来てくださるのが ひとりであろうと ふたりであろうと

私は全くかまいません。お役に立てるのであれば 伺いますよ」

ほんの少し前の頃のこと 何度 この言葉に励まされ 感謝したことだろう。


職業柄 多様なテーマを考え 企画して イベントを開くことが多い。

昔も。。。今も。。。

以前 暮らしていた地域で よく初めてのことを 仲間たちと企画した。

前例のないことに 挑んでいた。

講師を招いて講演会やワークショップ。。。いろいろなことを企画 運営した。

人は 集まってくれるかな。。。。。

みんな興味を 持ってくれるかな。。。。

ひとりしか来なければ どうしよう。。。

いや、ひとりも来なかったら どうする?

仲間たちと あれこれと話しながら 

ドキドキしながら 準備したものだった。


お世話になる講師に 直談判する。

「精一杯 がんばっていますが もしも 人がさほど 集まっていなければ

 本当に 申し訳ありません。

せっかくの機会ですので ぜひ多くの人と一緒にお聞したいと思います。

最後の最後まで 動いてみます」


いつも精一杯 準備に奔走し 正直に話してきた。

決まって 心温かな講師の方は

「大丈夫です。私は ひとりであろうと 伺います。

来てくださる人の数が 問題ではないのです」と 仰ってくださった。


どれほど この言葉に 励まされ 勇気をいただいたことだろう。

切羽詰まった気持ちが すっと 救われた。
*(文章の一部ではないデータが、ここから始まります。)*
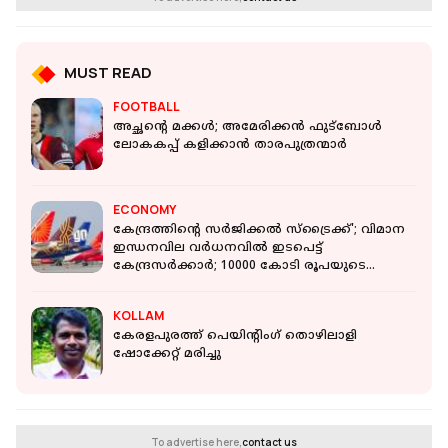
MUST READ
FOOTBALL
അച്ഛന്റെ മക്കള്‍; അമേരിക്കന്‍ ഫുട്‌ബോള്‍
ലോകകപ്പ് കളിക്കാന്‍ താരപുത്രന്മാര്‍
ECONOMY
കേന്ദ്രത്തിന്റെ സർജിക്കൽ സ്ട്രൈക്ക്'; വിമാന
ഇന്ധനവില വർധനവിൽ ഇടപെട്ട്
കേന്ദ്രസർക്കാർ; 10000 കോടി രൂപയുടെ
സഹായം
KOLLAM
കേരളപുരത്ത് പെയിന്റിംഗ് തൊഴിലാളി
ഷോക്കേറ്റ് മരിച്ചു
To advertise here,
contact us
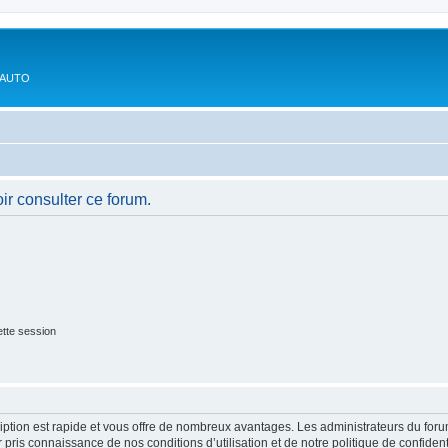
'AUTO
ir consulter ce forum.
tte session
cription est rapide et vous offre de nombreux avantages. Les administrateurs du fo
ir pris connaissance de nos conditions d’utilisation et de notre politique de confide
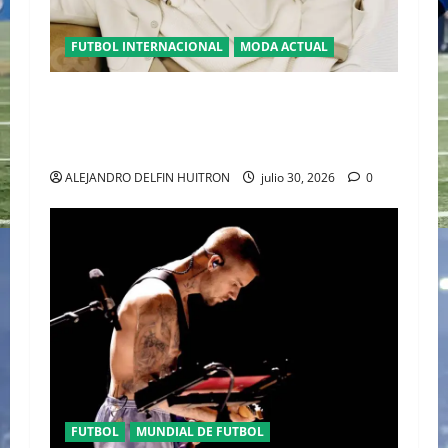
FUTBOL INTERNACIONAL
MODA ACTUAL
GLAMOUR “ERLING HAALAND” DESLUMBRA EN
EL DESFILE ALTA SARTORIA DE DOLCE &
GABBANA TRAS EL MUNDIAL 2026
ALEJANDRO DELFIN HUITRON
julio 30, 2026
0
FUTBOL
MUNDIAL DE FUTBOL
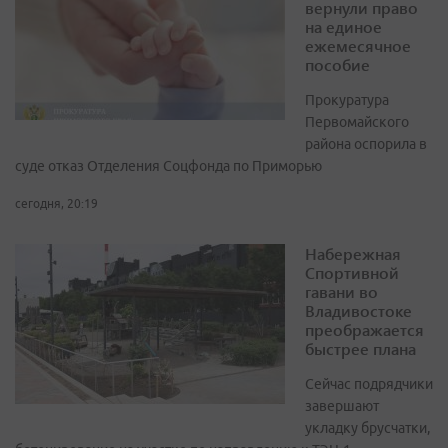
вернули право
на единое
ежемесячное
пособие
Прокуратура
Первомайского
района оспорила в
суде отказ Отделения Соцфонда по Приморью
сегодня, 20:19
Набережная
Спортивной
гавани во
Владивостоке
преображается
быстрее плана
Сейчас подрядчики
завершают
укладку брусчатки,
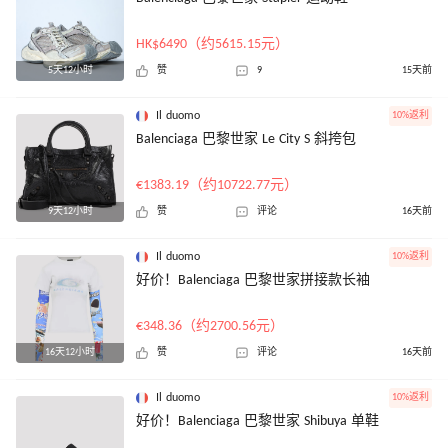
HK$6490（约5615.15元）
5天12小时
赞
9
15天前
Il duomo
10%返利
Balenciaga 巴黎世家 Le City S 斜挎包
€1383.19（约10722.77元）
9天12小时
赞
评论
16天前
Il duomo
10%返利
好价！Balenciaga 巴黎世家拼接款长袖
€348.36（约2700.56元）
16天12小时
赞
评论
16天前
Il duomo
10%返利
好价！Balenciaga 巴黎世家 Shibuya 单鞋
感謝するばかりだった。


仲間たちとは ある意味 開き直って こう話した。

「私たちが 存分に 楽しみましょうよ!」

前向きに 明るく 楽しもうとする気持ちが根底にあった。

イベントは 決まって 盛況。

小さな成功体験は 「経験」として 豊かな財産になった。

私は 一生 忘れない。


引っ越してきて そんな励まし合う仲間とも 離れてしまった。

職業柄 やることは 以前とほぼ変わらず。

ただ規模が大きくなり、量も半端なく増えた。

いつも「成果」「数」がどうだったかという

「評価」に囚われ 振り回される。

しかし、私の気持ちの芯には

「性急な結果ではなく じわじわと じ~んと 響いていくことをしたい。

結果や成果は 後からついてくるもの。

目の前に来てくれた人が 喜んでくれて あ~ 今日 来て本当に良かった と

思ってくださったならば それが 一番嬉しいこと」と 刻まれている。


最近 緩やかな繋がりのなか 何かが 動き出そうとしている。

あの頃の 気心知れた仲間は もう今は近くにはいない。

でも 縛りのない 心地良い感覚を 共有できる人と 出会い

緩やかに 繋がりが 生まれてきている。

語り合う時間のなかで こう話してくれた。


「ひとりでも 来てくれたら それで 良いじゃないですか。

まずは 思うことを はじめてみて 続けてみましょうよ」


そう ひとりでも 良いのだ。

そんな話しをしたくて 動き始めた私も ひとりだし。。

ひとりでも良い。

シンプルだけど すごい 言葉。

改めて気づく。

その言葉をかけてもらえて とても嬉しい。